» Exercise goal
Make an exact copy of the records, leaving out the images.

Collected data
━━━━━━━━━━━━━━━━

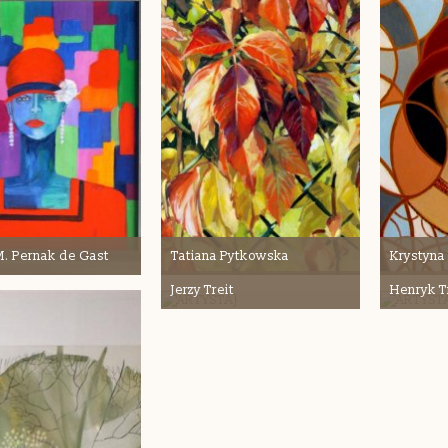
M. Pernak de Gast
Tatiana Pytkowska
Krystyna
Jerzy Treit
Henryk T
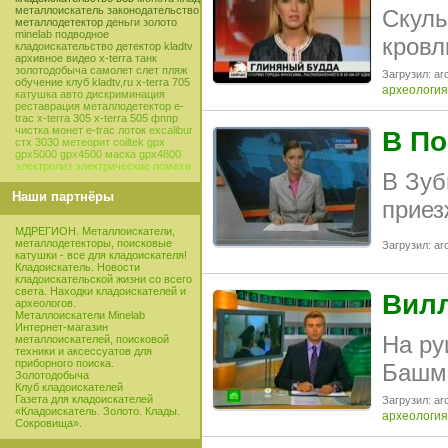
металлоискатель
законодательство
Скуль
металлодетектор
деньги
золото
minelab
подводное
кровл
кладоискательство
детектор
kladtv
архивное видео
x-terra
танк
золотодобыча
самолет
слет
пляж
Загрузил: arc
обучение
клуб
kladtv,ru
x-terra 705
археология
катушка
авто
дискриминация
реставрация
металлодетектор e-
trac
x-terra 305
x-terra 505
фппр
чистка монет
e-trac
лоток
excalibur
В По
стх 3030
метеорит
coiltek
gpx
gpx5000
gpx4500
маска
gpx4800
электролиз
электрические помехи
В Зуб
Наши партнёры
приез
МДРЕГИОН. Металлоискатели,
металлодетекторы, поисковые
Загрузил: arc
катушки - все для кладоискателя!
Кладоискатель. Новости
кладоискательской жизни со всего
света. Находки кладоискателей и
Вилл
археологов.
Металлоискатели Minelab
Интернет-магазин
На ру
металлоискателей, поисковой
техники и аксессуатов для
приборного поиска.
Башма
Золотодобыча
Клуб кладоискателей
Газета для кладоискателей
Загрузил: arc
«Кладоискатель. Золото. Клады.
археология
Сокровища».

━━━━━━━━━━━━━━━━

» Expected answer
M. Pernak de Gast
Tatiana Pytkowska
Krystyna
Jerzy Treit
Henryk T
металлоискатель
законодательство
Скуль
металлодетектор
деньги
золото
minelab
подводное
кровл
кладоискательство
детектор
kladtv
архивное видео
x-terra
танк
золотодобыча
самолет
слет
пляж
Загрузил: arc
обучение
клуб
kladtv,ru
x-terra 705
археология
катушка
авто
дискриминация
реставрация
металлодетектор e-
trac
x-terra 305
x-terra 505
фппр
чистка монет
e-trac
лоток
excalibur
В По
стх 3030
метеорит
coiltek
gpx
gpx5000
gpx4500
маска
gpx4800
электролиз
электрические помехи
В Зуб
Наши партнёры
приез
МДРЕГИОН. Металлоискатели,
металлодетекторы, поисковые
Загрузил: arc
катушки - все для кладоискателя!
Кладоискатель. Новости
кладоискательской жизни со всего
света. Находки кладоискателей и
Вилл
археологов.
Металлоискатели Minelab
Интернет-магазин
На ру
металлоискателей, поисковой
техники и аксессуатов для
приборного поиска.
Башма
Золотодобыча
Клуб кладоискателей
Газета для кладоискателей
Загрузил: arc
«Кладоискатель. Золото. Клады.
археология
Сокровища».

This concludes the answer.